Oggi, a Expo 2025 Osaka, la cultura sarda si intreccia con quella giapponese attraverso i fili dell’artista Maria Lai (1919–2013), le cui opere parlano un linguaggio universale di connessione e meraviglia.
È l’evento “Maria Lai. Un filo sulla mappa del mondo”, organizzato dall’Assessorato alla Cultura della Regione Sardegna: un viaggio nell’opera e nella filosofia di una delle artiste più originali del XX secolo.

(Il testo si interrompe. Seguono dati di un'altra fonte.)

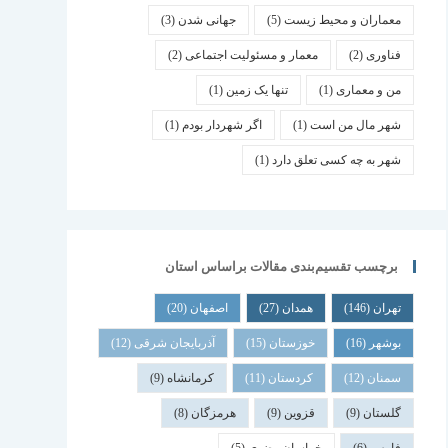
معماران و محیط زیست
(5)
جهانی شدن
(3)
فناوری
(2)
معمار و مسئولیت اجتماعی
(2)
من و معماری
(1)
تنها یک زمین
(1)
شهر مال من است
(1)
اگر شهردار بودم
(1)
شهر به چه کسی تعلق دارد
(1)
برچسب تقسیم‌بندی مقالات براساس استان
تهران
(146)
همدان
(27)
اصفهان
(20)
بوشهر
(16)
خوزستان
(15)
آذربایجان شرقی
(12)
سمنان
(12)
کردستان
(11)
کرمانشاه
(9)
گلستان
(9)
قزوین
(9)
هرمزگان
(8)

I fili utilizzati da Maria Lai, cuciti, ricamati, annodati o sciolti, in tutte le loro forme (linee, tessuti, nastri…), simboleggiano legami, relazioni, memoria, trame dell’esistenza, ma anche dialoghi con altri artisti: con gli architetti costruiva spazi e memorie, con i musicisti faceva cantare il filo, con gli stilisti vestiva l’invisibile.

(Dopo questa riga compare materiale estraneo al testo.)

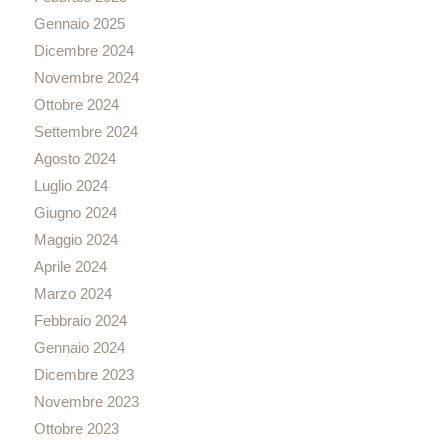
Gennaio 2025
Dicembre 2024
Novembre 2024
Ottobre 2024
Settembre 2024
Agosto 2024
Luglio 2024
Giugno 2024
Maggio 2024
Aprile 2024
Marzo 2024
Febbraio 2024
Gennaio 2024
Dicembre 2023
Novembre 2023
Ottobre 2023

Inoltre, con l’opera “Legarsi alla montagna”, Maria Lai realizza nel 1981 a Ulassai, suo paese natale, il primo esempio di arte relazionale in Italia. Stravolgendo il classico rapporto tra autore e spettatore, l’intera comunità diventa parte integrante e fondamentale della creazione artistica.
L’opera, incentrata su un nastro azzurro lungo 27 km, viene realizzata in tre giorni. Il primo giorno il nastro viene tagliato, il secondo è distribuito agli abitanti e il terzo è legato fra porte, finestre e terrazze di case, ridisegnando così le relazioni vecchie e nuove fra donne, bambini, pastori e anziani. Infine il nastro viene legato da scalatori esperti al Monte Gedili sopra il paese. Il messaggio è forte e chiaro: tenere unite la natura e l’uomo, come anche la sacralità delle montagne e quella delle famiglie.

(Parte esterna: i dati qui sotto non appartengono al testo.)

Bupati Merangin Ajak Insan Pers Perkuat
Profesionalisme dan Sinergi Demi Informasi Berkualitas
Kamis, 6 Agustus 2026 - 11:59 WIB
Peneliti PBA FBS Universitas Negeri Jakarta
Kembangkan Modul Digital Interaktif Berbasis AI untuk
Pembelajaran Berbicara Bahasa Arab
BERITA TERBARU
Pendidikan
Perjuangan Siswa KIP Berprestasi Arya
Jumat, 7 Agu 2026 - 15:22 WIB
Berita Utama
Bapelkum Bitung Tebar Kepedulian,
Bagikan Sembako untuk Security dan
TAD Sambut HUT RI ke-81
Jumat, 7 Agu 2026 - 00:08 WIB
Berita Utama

Maria Lai lasciò a ogni abitante la scelta di come legarsi al proprio vicino. Così dove non c’era amicizia il nastro passava teso e dritto nel rispetto delle parti, invece dove l’amicizia c’era si faceva un nodo simbolico e dove c’era un legame d’amore veniva fatto un fiocco e al nastro si legavano anche dei pani pintau.
È interessante notare che anche il Giappone parla il linguaggio dei fili, cosa che sembra creare un gemellaggio simbolico con la Sardegna. La poetica giapponese si esprime con il filo mizuhiki, la cui tradizione risale a oltre 1400 anni fa, e il filo rosso del destino, che nasce da un’antica leggenda orientale.
Il filo mizuhiki è una decorazione artistica realizzata a mano e inizialmente utilizzata nei riti religiosi e nei cerimoniali di corte, poi divenuta popolare per sigillare lettere e doni destinati a persone importanti.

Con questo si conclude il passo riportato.